Organic farming will be forced out of production in Britain and across Europe if GM crops are grown commercially, a startling new EU report concludes. According to an article written by Geoffrey Lean of the Independent/UK, the report, which is so controversial that top EC officials tried to stop it being made public, shows that organic farms will become so contaminated by genes from the new crops that they can no longer be licensed or will have to spend so much money trying to protect themselves that they will become uneconomic. Conventional non-GM farms will also be seriously affected. Drawn up as a result of two years of studies in Britain, France, Italy and Germany, it provides the most damning confirmation to date of the arguments, long advanced by environmentalists, that it is not possible for GM and organic farming to coexist and that, as a result, shoppers will be denied a choice of what to buy.

The conclusion is politically explosive because the demand for organic produce is increasing rapidly across Europe [and the United States], while consumer resistance to GM food has forced supermarkets [in Europe] not to stock it [and some food manufacturers in the United States to reject GM ingredients]. The Director General of the European Commission's Joint Research Center, which produced the report, submitted it with a letter saying, "In view of the sensitivity of the issue, I would suggest that the report be kept for internal use within the Commission only." Publication of the findings is embarrassing for the Government. On Friday the Prime Minister denounced GM opponents as using "emotion to drive out reason".

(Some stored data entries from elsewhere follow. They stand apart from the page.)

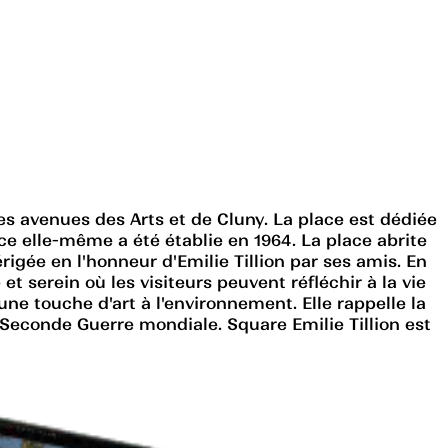
les avenues des Arts et de Cluny. La place est dédiée
ce elle-même a été établie en 1964. La place abrite
igée en l'honneur d'Emilie Tillion par ses amis. En
et serein où les visiteurs peuvent réfléchir à la vie
une touche d'art à l'environnement. Elle rappelle la
a Seconde Guerre mondiale. Square Emilie Tillion est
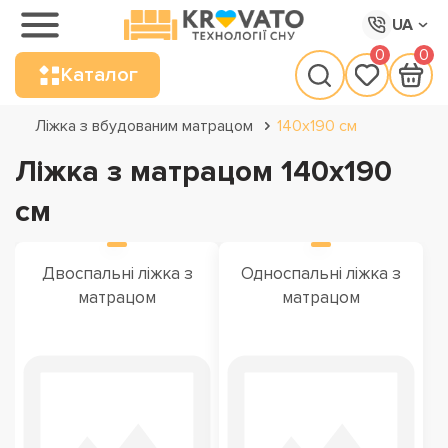
UA
0
0
Каталог
Ліжка з вбудованим матрацом
140x190 см
Ліжка з матрацом 140x190
см
Двоспальні ліжка з
Односпальні ліжка з
матрацом
матрацом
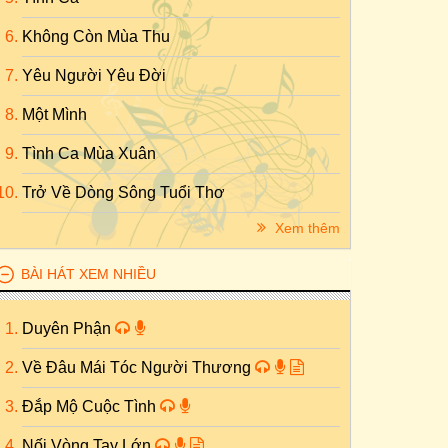
Không Còn Mùa Thu
Yêu Người Yêu Đời
Một Mình
Tình Ca Mùa Xuân
Trở Về Dòng Sông Tuổi Thơ
Xem thêm
BÀI HÁT XEM NHIỀU
Duyên Phận
Về Đâu Mái Tóc Người Thương
Đắp Mộ Cuộc Tình
Nối Vòng Tay Lớn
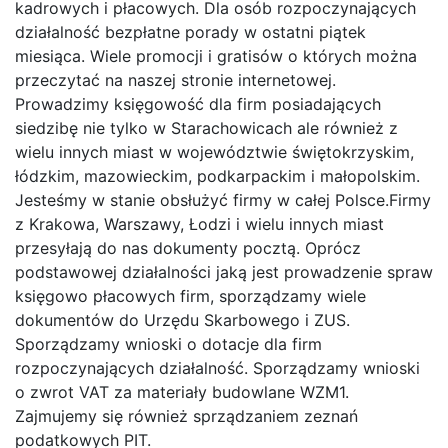
kadrowych i płacowych. Dla osób rozpoczynających
działalność bezpłatne porady w ostatni piątek
miesiąca. Wiele promocji i gratisów o których można
przeczytać na naszej stronie internetowej.
Prowadzimy księgowość dla firm posiadających
siedzibę nie tylko w Starachowicach ale również z
wielu innych miast w województwie świętokrzyskim,
łódzkim, mazowieckim, podkarpackim i małopolskim.
Jesteśmy w stanie obsłużyć firmy w całej Polsce.Firmy
z Krakowa, Warszawy, Łodzi i wielu innych miast
przesyłają do nas dokumenty pocztą. Oprócz
podstawowej działalności jaką jest prowadzenie spraw
księgowo płacowych firm, sporządzamy wiele
dokumentów do Urzędu Skarbowego i ZUS.
Sporządzamy wnioski o dotacje dla firm
rozpoczynających działalność. Sporządzamy wnioski
o zwrot VAT za materiały budowlane WZM1.
Zajmujemy się również sprządzaniem zeznań
podatkowych PIT.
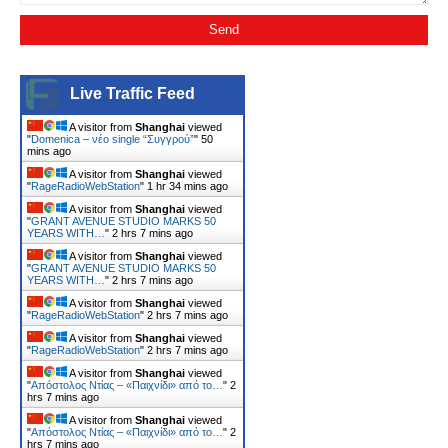
Live Traffic Feed
A visitor from
Shanghai
viewed
"
Domenica – νέο single “Συγγρού”
"
50
mins ago
A visitor from
Shanghai
viewed
"
RageRadioWebStation
"
1 hr 34 mins ago
A visitor from
Shanghai
viewed
"
GRANT AVENUE STUDIO MARKS 50
YEARS WITH…
"
2 hrs 7 mins ago
A visitor from
Shanghai
viewed
"
GRANT AVENUE STUDIO MARKS 50
YEARS WITH…
"
2 hrs 7 mins ago
A visitor from
Shanghai
viewed
"
RageRadioWebStation
"
2 hrs 7 mins ago
A visitor from
Shanghai
viewed
"
RageRadioWebStation
"
2 hrs 7 mins ago
A visitor from
Shanghai
viewed
"
Απόστολος Ντίας – «Παιχνίδι» από το…
"
2
hrs 7 mins ago
A visitor from
Shanghai
viewed
"
Απόστολος Ντίας – «Παιχνίδι» από το…
"
2
hrs 7 mins ago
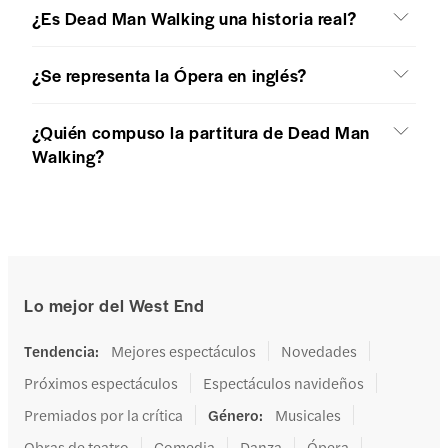
¿Es Dead Man Walking una historia real?
¿Se representa la Ópera en inglés?
¿Quién compuso la partitura de Dead Man
Walking?
Lo mejor del West End
Tendencia
:
Mejores espectáculos
Novedades
Próximos espectáculos
Espectáculos navideños
Premiados por la crítica
Género
:
Musicales
Obras de teatro
Comedia
Danza
Ópera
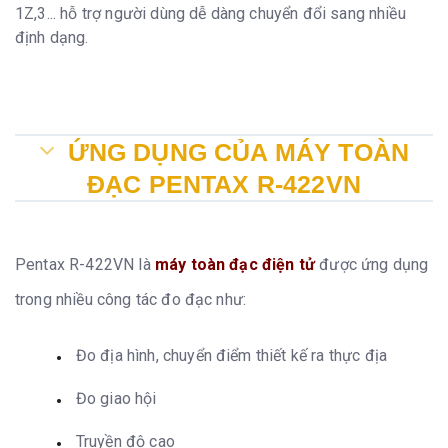
1Z,3... hỗ trợ người dùng dễ dàng chuyển đổi sang nhiều
định dạng.
ỨNG DỤNG CỦA MÁY TOÀN
ĐẠC PENTAX R-422VN
Pentax R-422VN là
máy toàn đạc điện tử
được ứng dụng
trong nhiều công tác đo đạc như:
Đo địa hình, chuyển điểm thiết kế ra thực địa
Đo giao hội
Truyền độ cao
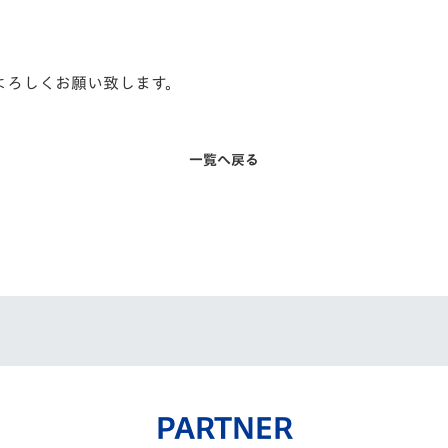
！
援よろしくお願い致します。
一覧へ戻る
PARTNER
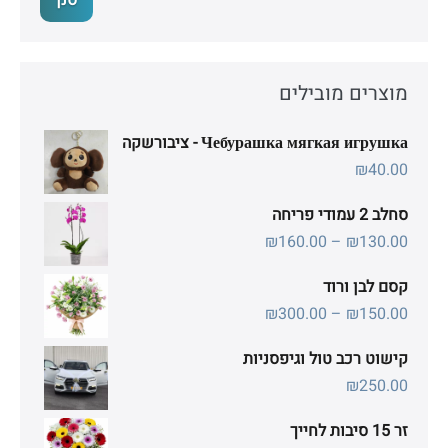
סנן
מינימלי
מקסימלי
מוצרים מובילים
Чебурашка мягкая игрушка - ציבורשקה
₪
40.00
סחלב 2 עמודי פריחה
טווח
₪
160.00
–
₪
130.00
מחירים:
קסם לבן ורוד
טווח
₪
300.00
–
₪
150.00
עד
מחירים:
קישוט רכב טול וגיפסניות
₪
250.00
עד
זר 15 סיבות לחייך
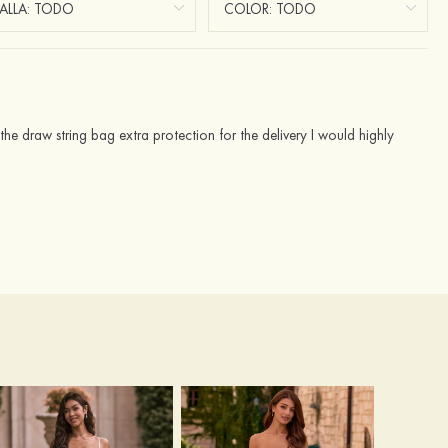
the draw string bag extra protection for the delivery I would highly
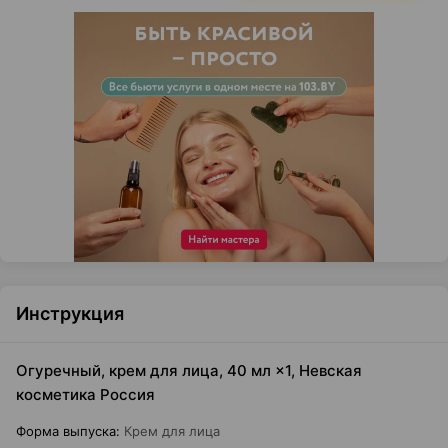
Инструкция
Огуречный, крем для лица, 40 мл ×1, Невская
косметика Россия
Форма выпуска
:
Крем для лица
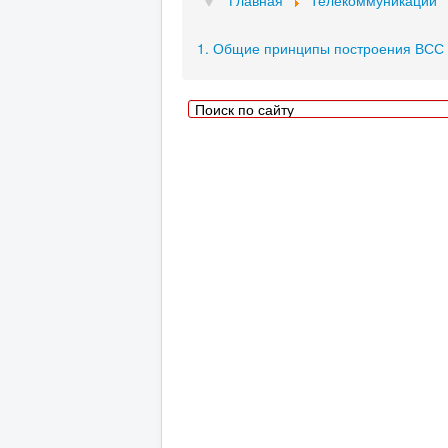
Главная
Телекоммуникации
1. Общие принципы построения ВСС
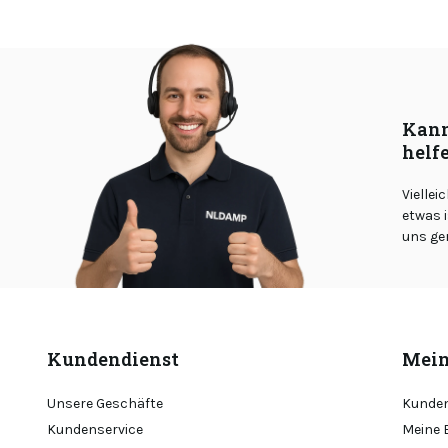
Kann
helf
Viellei
etwas i
uns ge
Kundendienst
Mein
Unsere Geschäfte
Kunden
Kundenservice
Meine 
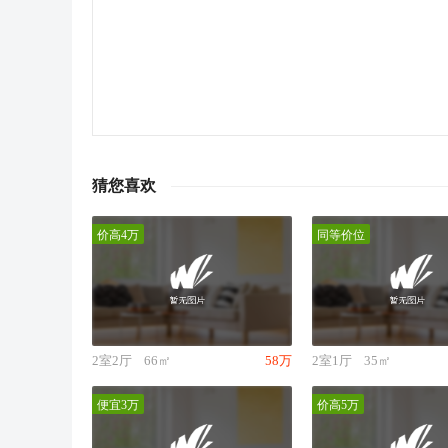
猜您喜欢
价高4万
同等价位
2室2厅
66㎡
58万
2室1厅
35㎡
便宜3万
价高5万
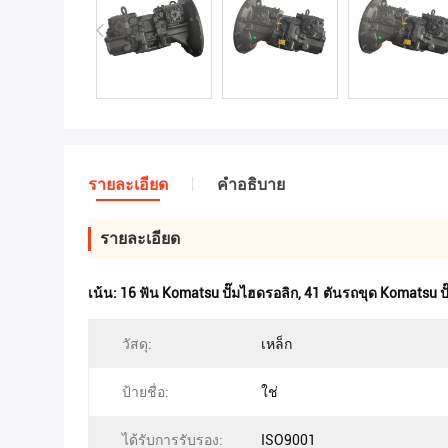
รายละเอียด
คําอธิบาย
รายละเอียด
เน้น:
16 ฟัน Komatsu ปั๊มไฮดรอลิก
,
41 ตันรถขุด Komatsu ป
วัสดุ:
เหล็ก
ป้ายชื่อ:
ใช่
ได้รับการรับรอง:
ISO9001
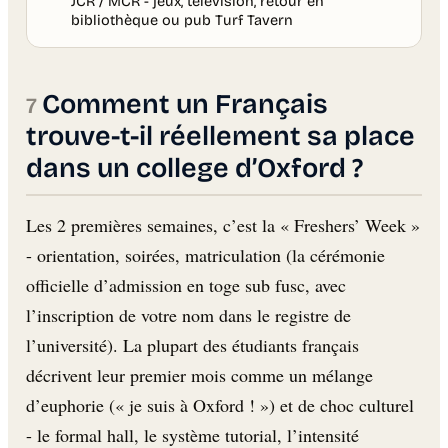
JCR / MCR - jeux, télévision, retour en
bibliothèque ou pub Turf Tavern
Comment un Français
trouve-t-il réellement sa place
dans un college d’Oxford ?
Les 2 premières semaines, c’est la « Freshers’ Week »
- orientation, soirées, matriculation (la cérémonie
officielle d’admission en toge sub fusc, avec
l’inscription de votre nom dans le registre de
l’université). La plupart des étudiants français
décrivent leur premier mois comme un mélange
d’euphorie (« je suis à Oxford ! ») et de choc culturel
- le formal hall, le système tutorial, l’intensité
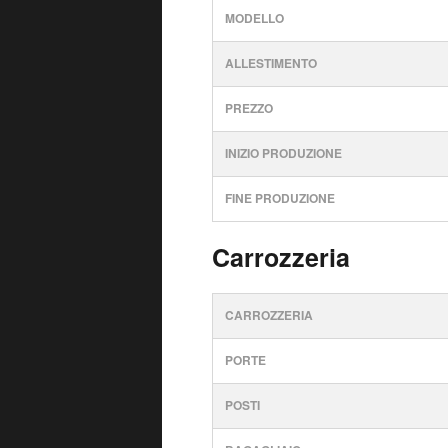
MODELLO
ALLESTIMENTO
PREZZO
INIZIO PRODUZIONE
FINE PRODUZIONE
Carrozzeria
CARROZZERIA
PORTE
POSTI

The report, which follows a study by the European Environment Agency warning that genes from GM crops will travel long distances creating superweeds, studies the effects of growing modified maize, potatoes and oilseed rape commercially on several types of farms. It found that even if only a tenth of a country or region was planted with them, far less that the percentage of Canadian or US crops now under GM production, keeping contamination at a level that would allow organic farming to continue would be "extremely difficult for any farm-crop combination in the scenarios considered".

It adds that when contamination occurred every year through "the wide-ranging cultivation of GM crops" in an area "organic farms will lose their organic status and face severe problems to grow their crops according to the regulations given by the EU [European Union]." GM farmers would also be at risk, it added, because organic farmers might well be entitled to compensation.

Theresa Podoll, NPSAS Executive Director, states, "This report underscores the seriousness of the situation for organic producers in this country and abroad. Producers need to work with decision makers to address these issues. And it is not going to be an easy or pleasant task. However, we [farmers and decision makers] cannot ignore realities and refuse to deal with them."